All of the data below should be written out again exactly.

Start of Records provided

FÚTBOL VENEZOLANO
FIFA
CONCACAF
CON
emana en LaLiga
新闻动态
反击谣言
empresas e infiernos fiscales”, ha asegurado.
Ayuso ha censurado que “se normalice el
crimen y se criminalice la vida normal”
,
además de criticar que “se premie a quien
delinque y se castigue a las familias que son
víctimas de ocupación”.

End of Records provided

> _Expected answer_:
FÚTBOL VENEZOLANO
FIFA
CONCACAF
CON
emana en LaLiga
新闻动态
反击谣言
empresas e infiernos fiscales”, ha asegurado.
Ayuso ha censurado que “se normalice el
crimen y se criminalice la vida normal”
,
además de criticar que “se premie a quien
delinque y se castigue a las familias que son
víctimas de ocupación”.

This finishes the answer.